Maar dan komen de kindjes, je moet Trudie met anderen gaan delen, goed het zijn jou kinderen, maar toch, het wordt anders als in het begin.

Binnen no time ben je dan plots kostwinner en huisvader, waarvan er twaalf in een dozijn gaan. Soms denk je dan met een beetje weemoed weer terug aan die tijd in Indië, samen met je kameraden op een kleine buitenpost, enkele baboe’s om je heen, voor de was en voor het vervullen van andere behoeften.

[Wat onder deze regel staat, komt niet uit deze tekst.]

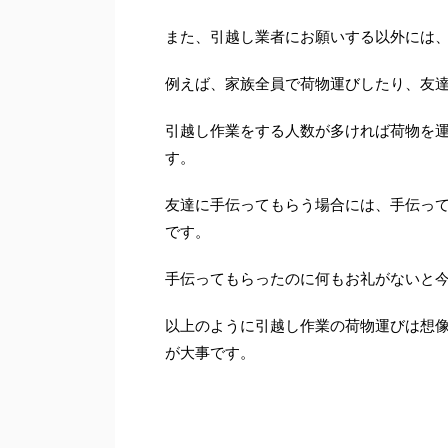
また、引越し業者にお願いする以外には
例えば、家族全員で荷物運びしたり、友
引越し作業をする人数が多ければ荷物を
す。
友達に手伝ってもらう場合には、手伝っ
です。
手伝ってもらったのに何もお礼がないと
以上のように引越し作業の荷物運びは想
が大事です。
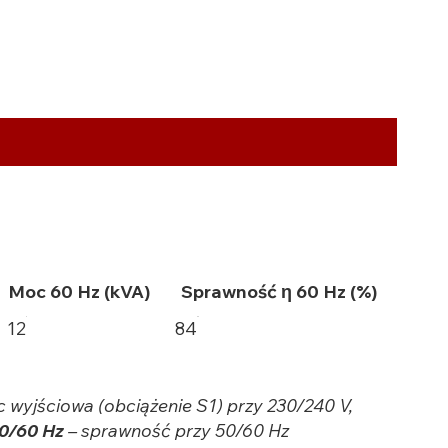
Moc 60 Hz (kVA)
Sprawność η 60 Hz (%)
12
84
c wyjściowa (obciążenie S1) przy 230/240 V,
50/60 Hz
– sprawność przy 50/60 Hz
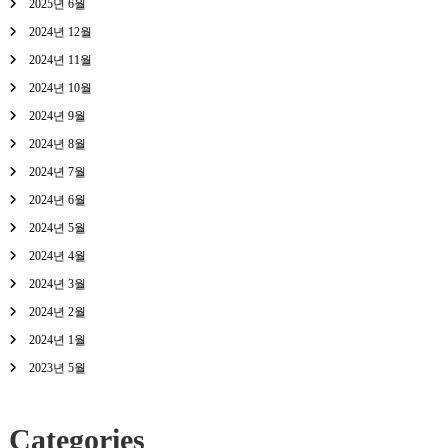
2025년 6월
2024년 12월
2024년 11월
2024년 10월
2024년 9월
2024년 8월
2024년 7월
2024년 6월
2024년 5월
2024년 4월
2024년 3월
2024년 2월
2024년 1월
2023년 5월
Categories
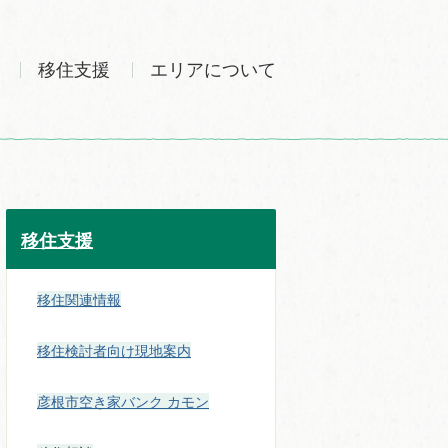
移住支援
エリアについて
移住支援
移住関連情報
移住検討者向け現地案内
彦根市空き家バンク カモン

Anders als in Holland, de baboe’s waren altijd vrolijk, ook al hadden ze vaak niet meer als een sarong en een baadje, voor een paar rupia en een bordje rijst waren ze vaak de hele dag in de weer om het ons de blandas naar de zin te maken.

Hier in Holland rijden de vrouwen vaak met een te zware kar, ze willen niet alleen het avondeten, maar ook het eten van morgen en volgende week al in de kast hebben liggen, dan komt het avondje uit al gauw in de verdrukking, met als gevolg dat Pa gaat biljarten of naar het voetballen.

Maar de tijd gaat zo snel, voor je het weet ben je al een echtpaar van middelbare leeftijd, met grote kinderen, je hebt het goed, maar het sausje, dat toen je jong was, het lekker maakte, nee dat is er niet meer.

Goed mijnheer, mijn Trudie is er nu ook niet meer, maar nu blijkt toch dat ze het sausje was dat kleur aan mijn leven gaf, ik was alleen de smaak kwijt.

Dus nu eten ik en mijn hondje Fikkie dagelijks warm, ook met een sausje, maar het heeft nooit meer de aroma zoals in de tijd toen Trudie er nog was.

Hij keek op zijn horloge en zei " Ik moet nu naar Fikkie, maar hoop dat ik je niet met mijn verhaal heb verveeld " Ik kon alleen maar denken " Eigelijk had ik hem hetzelfde verhaal kunnen vertellen.

Misschien dat we elkaar nog een keertje ontmoeten, het Kerstverhaal wordt tenslotte ook ieder jaar opnieuw verteld, deze keer was het Trudie, maar het hadden ook andere namen kunnen zijn.